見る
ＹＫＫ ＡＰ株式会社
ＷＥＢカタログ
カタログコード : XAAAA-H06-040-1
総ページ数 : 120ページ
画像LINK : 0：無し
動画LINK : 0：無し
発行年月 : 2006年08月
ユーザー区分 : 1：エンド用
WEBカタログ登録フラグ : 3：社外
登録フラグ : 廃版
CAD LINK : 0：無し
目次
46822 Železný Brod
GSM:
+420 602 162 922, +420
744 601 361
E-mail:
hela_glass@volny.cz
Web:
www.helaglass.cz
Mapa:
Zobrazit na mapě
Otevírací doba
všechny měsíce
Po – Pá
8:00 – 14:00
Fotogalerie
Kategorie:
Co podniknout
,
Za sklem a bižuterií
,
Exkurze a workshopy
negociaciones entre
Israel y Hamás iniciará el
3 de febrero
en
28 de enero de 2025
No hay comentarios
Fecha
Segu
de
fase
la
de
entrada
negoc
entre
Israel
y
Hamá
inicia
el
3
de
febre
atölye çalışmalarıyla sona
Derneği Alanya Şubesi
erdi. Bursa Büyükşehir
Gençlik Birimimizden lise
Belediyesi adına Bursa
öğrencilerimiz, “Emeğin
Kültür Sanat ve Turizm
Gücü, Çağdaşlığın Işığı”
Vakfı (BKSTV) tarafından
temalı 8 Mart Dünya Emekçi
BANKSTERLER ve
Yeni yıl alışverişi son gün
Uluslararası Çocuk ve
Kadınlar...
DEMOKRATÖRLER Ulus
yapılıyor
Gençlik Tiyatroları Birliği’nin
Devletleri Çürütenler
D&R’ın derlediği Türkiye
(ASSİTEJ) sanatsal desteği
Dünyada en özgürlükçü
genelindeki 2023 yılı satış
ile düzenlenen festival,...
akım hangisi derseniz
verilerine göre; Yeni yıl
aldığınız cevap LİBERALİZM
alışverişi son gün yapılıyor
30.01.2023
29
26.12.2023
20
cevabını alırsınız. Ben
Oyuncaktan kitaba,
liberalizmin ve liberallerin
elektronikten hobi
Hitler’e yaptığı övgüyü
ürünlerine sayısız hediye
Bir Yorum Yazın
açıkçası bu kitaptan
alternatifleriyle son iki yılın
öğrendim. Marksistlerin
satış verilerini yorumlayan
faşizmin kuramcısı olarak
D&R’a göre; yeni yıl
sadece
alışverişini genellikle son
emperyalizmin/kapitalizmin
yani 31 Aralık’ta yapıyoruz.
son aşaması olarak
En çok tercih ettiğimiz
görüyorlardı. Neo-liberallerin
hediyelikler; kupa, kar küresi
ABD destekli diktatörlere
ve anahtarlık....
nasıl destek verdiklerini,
◇ ◇ ◇ ◇
What you have to do: In the data above, start at the line that has "Kadınlar...", stop after the line that has "açıkçası bu kitaptan", and print every line in between exactly as it stands.

Result below:
Kadınlar...
DEMOKRATÖRLER Ulus
yapılıyor
Gençlik Tiyatroları Birliği’nin
Devletleri Çürütenler
D&R’ın derlediği Türkiye
(ASSİTEJ) sanatsal desteği
Dünyada en özgürlükçü
genelindeki 2023 yılı satış
ile düzenlenen festival,...
akım hangisi derseniz
verilerine göre; Yeni yıl
aldığınız cevap LİBERALİZM
alışverişi son gün yapılıyor
30.01.2023
29
26.12.2023
20
cevabını alırsınız. Ben
Oyuncaktan kitaba,
liberalizmin ve liberallerin
elektronikten hobi
Hitler’e yaptığı övgüyü
ürünlerine sayısız hediye
Bir Yorum Yazın
açıkçası bu kitaptan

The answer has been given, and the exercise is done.